Ending today, so get those votes in!
Ending soon:
- programmers.stackexchange.com/election
- cstheory.stackexchange.com/election
- gamedev.stackexchange.com/election
Just started:
Coming soon, in this order, at 3 per week:
- webmasters.stackexchange.com/election (Feb 7)
- cooking.stackexchange.com/election (Feb 7)
- photo.stackexchange.com/election (Feb 7)
- stats.stackexchange.com/election (Feb 14)
- tex.stackexchange.com/election (Feb 14)
- english.stackexchange.com/election (Feb 14)
- unix.stackexchange.com/election (Feb 21)
- apple.stackexchange.com/election (Feb 21)
(as always check out Yi Jiang's awesome Stack Exchange Moderator Candidate Statistics page for insanely detailed election stats on any of the above.)
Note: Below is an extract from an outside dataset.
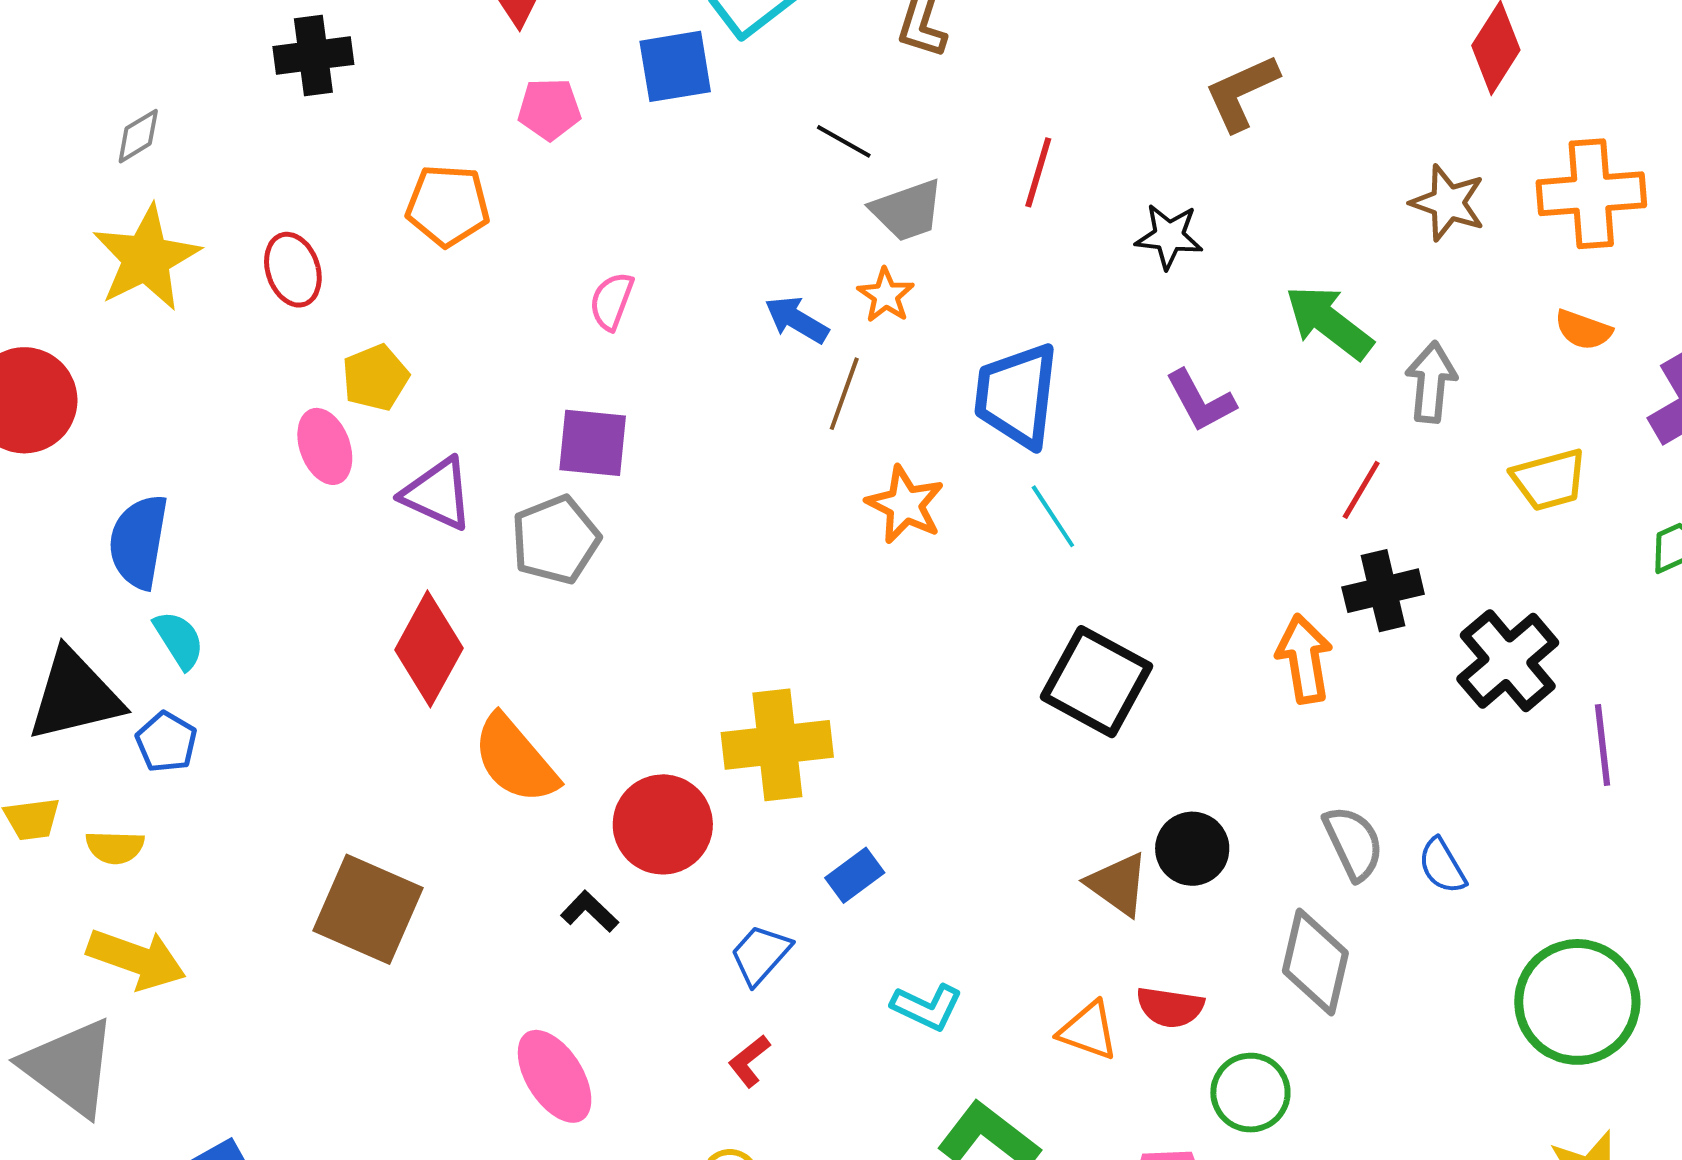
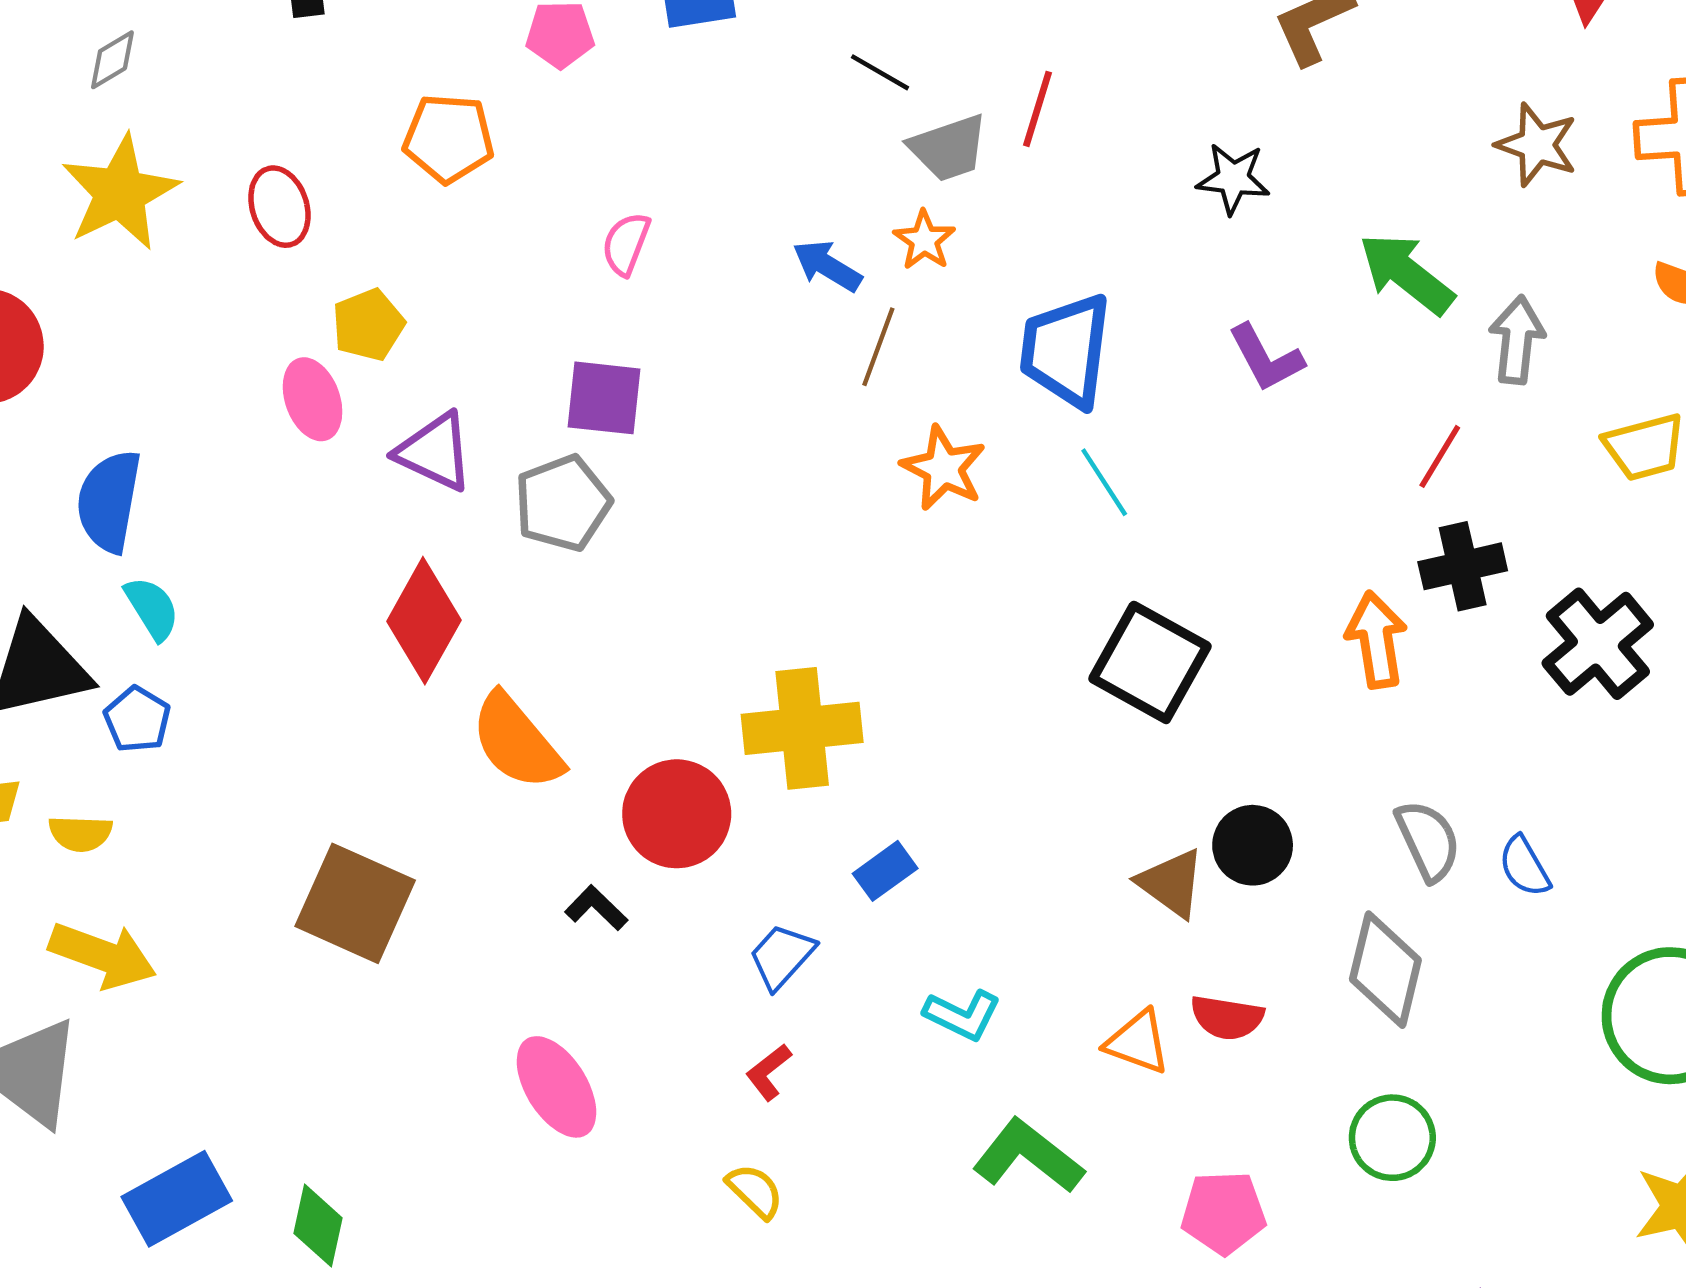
red line: (1038, 172) -> (1038, 109), moved
green circle: (1250, 1093) -> (1392, 1138), moved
As you can see, we have a lot of community moderators! That's why we've been working so hard lately on improving our moderator tooling, to make sure our new class of incoming moderators have as pleasant, polished, and smooth an experience as possible.
One thing we haven't helped much with, historically, is when serious behavior problems occur. We encourage direct one-on-one communication to resolve serious behavior issues before they become irreconcilable. Unfortunately, the only way for a community moderator to do this was to email the user from his or her personal email account. Ew, right? Far from an ideal solution, but it was the only one we had... until today!
To make these sensitive moderation scenarios easier, we just rolled out on-site moderator messaging.
This accomplishes several things:
- All moderator to user messaging is done on-site; no email is required, and it's a private communication between the user and the moderators.
- A duplicate courtesy notification email can optionally be sent to the user's email account. This email comes from do-not-reply@stackexchange.com (or the trilogy domain equivalent) so no personal emails are ever revealed.
- We provide a set of prefab moderator template emails which cover most of the common-ish moderator direct contact scenarios we have experienced. This provides ambient guidance on a few situations you might expect to encounter at some point. It also reduces the "don't make me think" of composing these difficult messages, and helps guide both parties into a (hopefully) constructive and positive interaction.
The vast, overwhelming majority of users are perfectly well behaved, so it's rare to even need direct contact. But by the time we have to contact a user directly ... it's either something very, very good ... or something very, very bad. When it happens, we try our best to keep the interaction constructive. It's not about the specific user, it's about the specific behavior. Addressing the behavior is our only goal.
We have some other exciting changes coming for moderators that are complementary to the improved moderator flagging for users -- so stay tuned.
Good luck to all our moderator nominees. We're rooting for you, and we will keep improving the moderator experience as we go to make it as painless and easy as possible.